** Stored data entries **
——————————
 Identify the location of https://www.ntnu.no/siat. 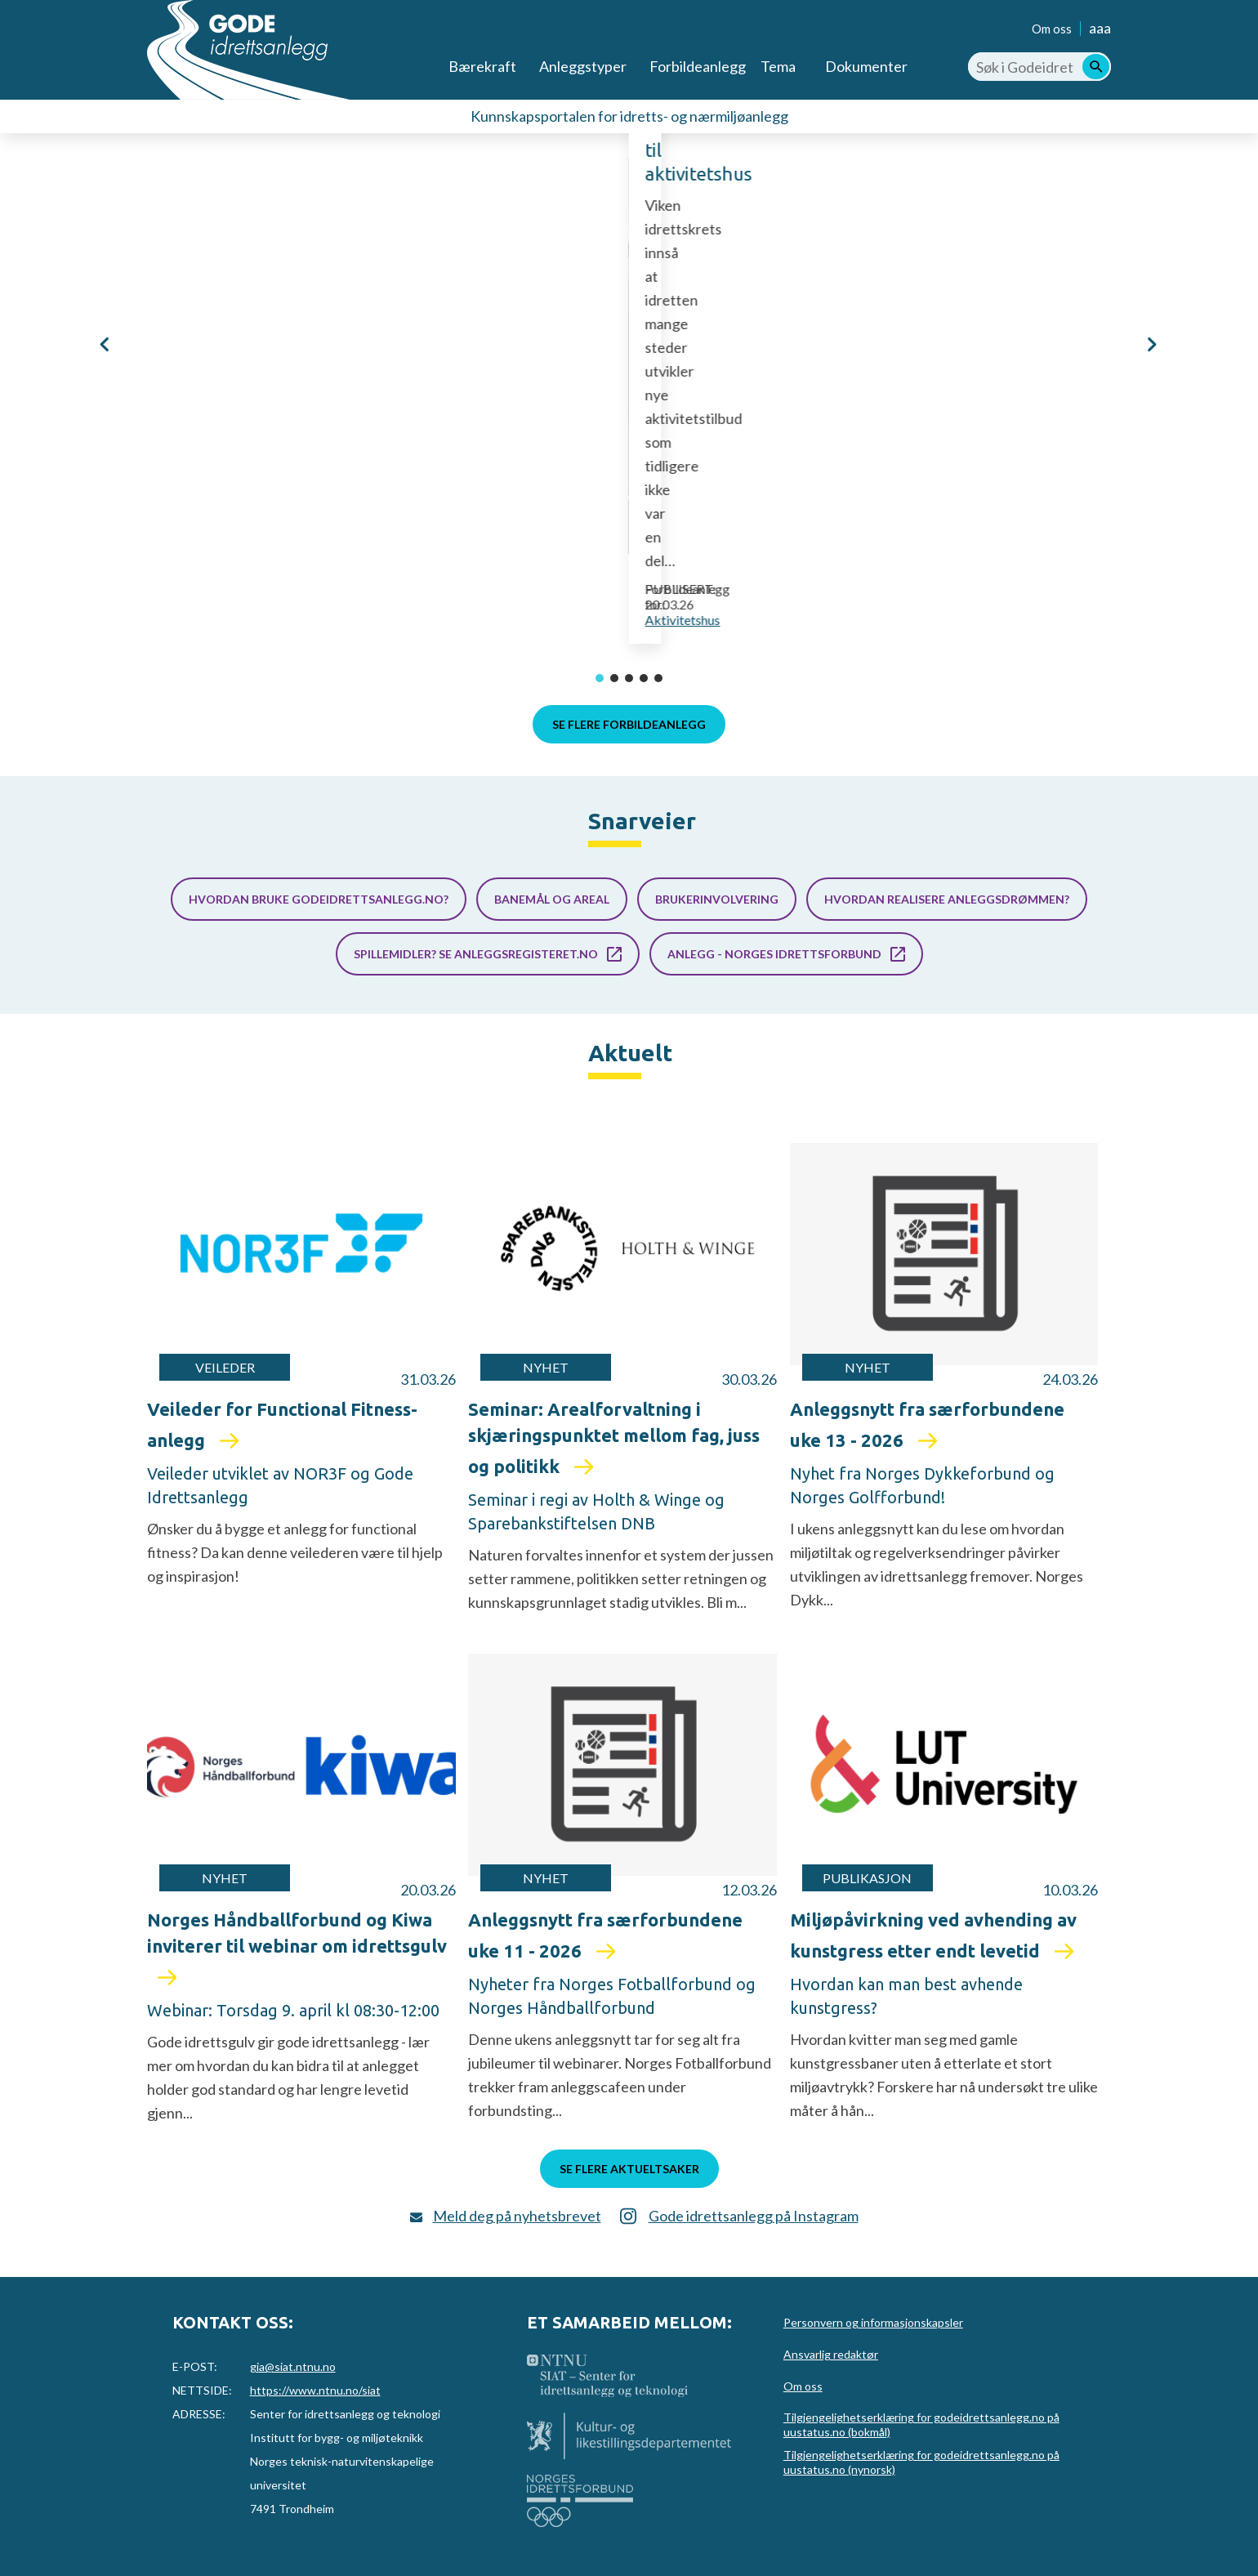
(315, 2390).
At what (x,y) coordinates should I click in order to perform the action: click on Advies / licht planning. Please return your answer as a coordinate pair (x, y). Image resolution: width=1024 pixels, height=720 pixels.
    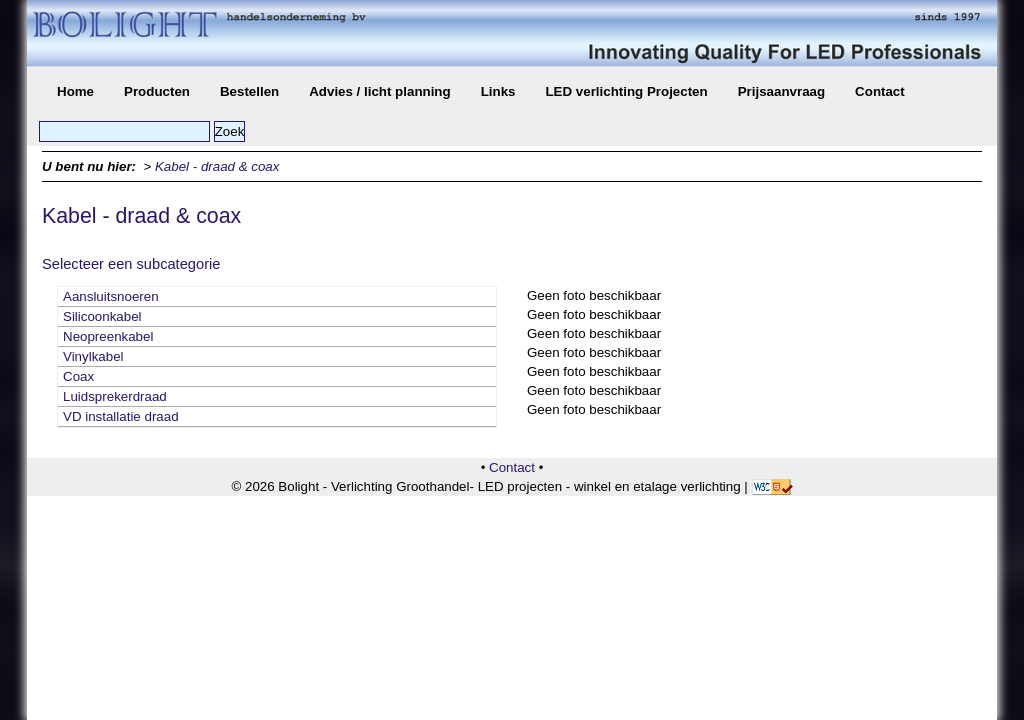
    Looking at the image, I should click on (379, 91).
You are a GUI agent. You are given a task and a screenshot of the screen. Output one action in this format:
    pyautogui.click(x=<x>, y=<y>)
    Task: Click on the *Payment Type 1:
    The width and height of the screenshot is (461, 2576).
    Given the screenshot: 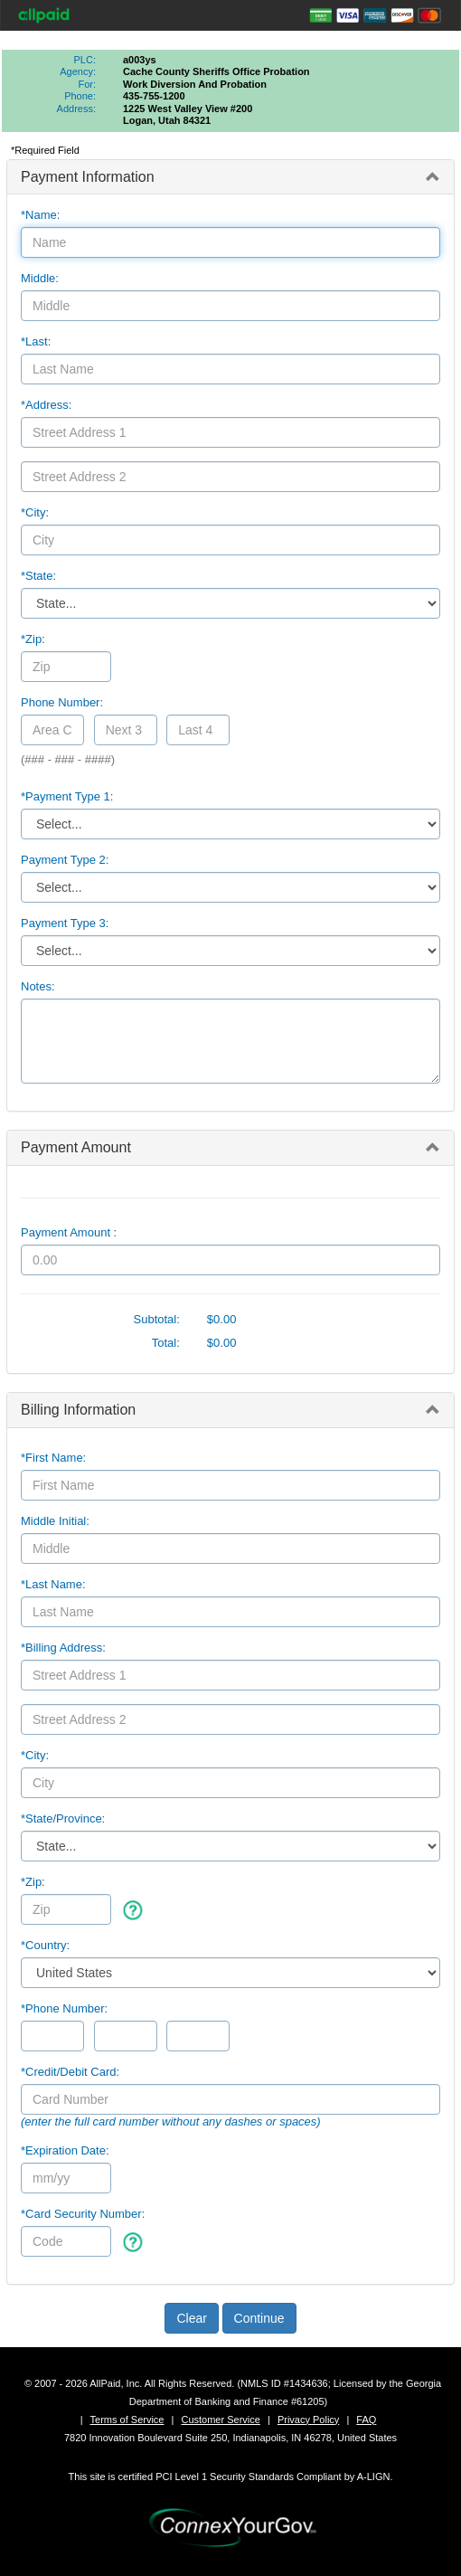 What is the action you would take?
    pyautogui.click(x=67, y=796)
——————————
** Exercise instructions **
Nothing but the lines from the start of the records above through the line with "The width and" should be retyped, each exactly as written; leave out all pictures.

** Response to this task **
 Identify the location of https://www.ntnu.no/siat. 
(315, 2390).
At what (x,y) coordinates should I click in order to perform the action: click on Advies / licht planning. Please return your answer as a coordinate pair (x, y). Image resolution: width=1024 pixels, height=720 pixels.
    Looking at the image, I should click on (379, 91).
You are a GUI agent. You are given a task and a screenshot of the screen. Output one action in this format:
    pyautogui.click(x=<x>, y=<y>)
    Task: Click on the *Payment Type 1:
    The width and height of the screenshot is (461, 2576).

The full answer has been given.